The point there is that you do get people in the early medieval West querying authority on the basis of accuracy. This is usually done by people who have crunched the numbers, observed the lunar cycle, read the books, and they aren’t convinced that it all adds up. Even within the broad paradigm, there was room for a lot of arguing about the details that might make it work.

Indeed, the arguments about the detail were archived and circulated as important things. Many of the early manuscripts I work with do not represent completely closed intellectual systems, but rather various states of arguing over a long period of time. Very quickly, here is one online: Geneva, Bibliothèque de Genève, MS lat. 50, written in Massay in the first quarter of the ninth century (but partly on the basis of earlier exemplars, and added to later in places). It is one of a famous family of compilations that include letters and treatises covering 200 years of disputes over Easter calculations and the accuracy of luni-solar models, with a crowd of competing authorities claiming authority at the moment that they wrote, some of whom had lost their fight long before the ninth century. These texts were supplemented with an array of formula that would help students to develop sufficient numeracy skills to test and apply systems at a mathematical level. There is a full 532-year Easter cycle included in the compilation (7r-16v), rendering mastery of the technical details redundant, because the cycle is perfectly cyclical. Yet still students were encouraged to master the underlying structures. One did not just learn the “what”, one also learned the “why,” and the history of both.
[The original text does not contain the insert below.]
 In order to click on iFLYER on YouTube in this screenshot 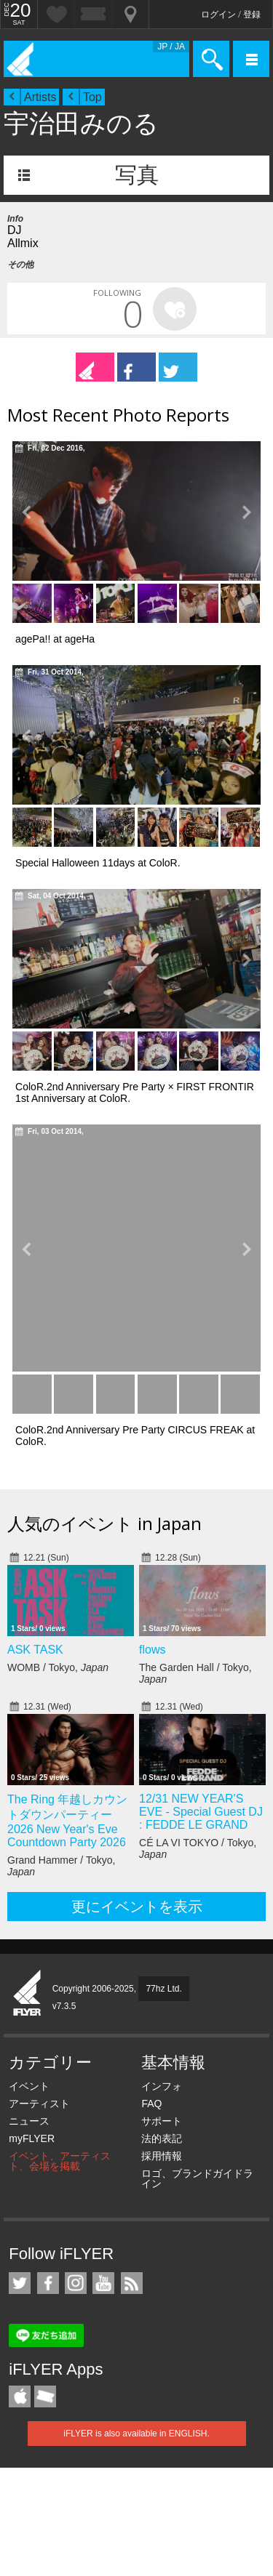, I will do `click(103, 2283)`.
Anyway, remember that none of this is to say that it was “good science,” because that’s not the point. The point is that early medieval nature-knowledge had logic, paradigms, and structures in which “authority” was important, but in which it was only one part of ensuring such nature-knowledge was accurate and fit for purpose. There was an activeness and curiousness to engagement with this knowledge, not a bleak passivity. And if the paradigms more or less worked in relation to observed phenomena and for the practical purposes in play, there was no reason to ditch them just yet. We can, however, still learn from studying them.

[1] Not that one can really talk about it in the singular because of diversity etc.

[2] Yes, Thomas Kuhn’s The Structure of Scientific Revolutions is lurking there, but in a distant cartoonish way, as he was talking about later science.

[3] J. Shah, ‘Accuracy of Ptolemy’s Almagest in Predicting Solar Eclipses’, Annals of Mathematical Sciences and Applications 3.1 (2018), 7-29.

[4] Victorius was actually a good mathematician but he gets a bad rap. Bruno Krusch, his modern editor, thought him very limited and dishonest.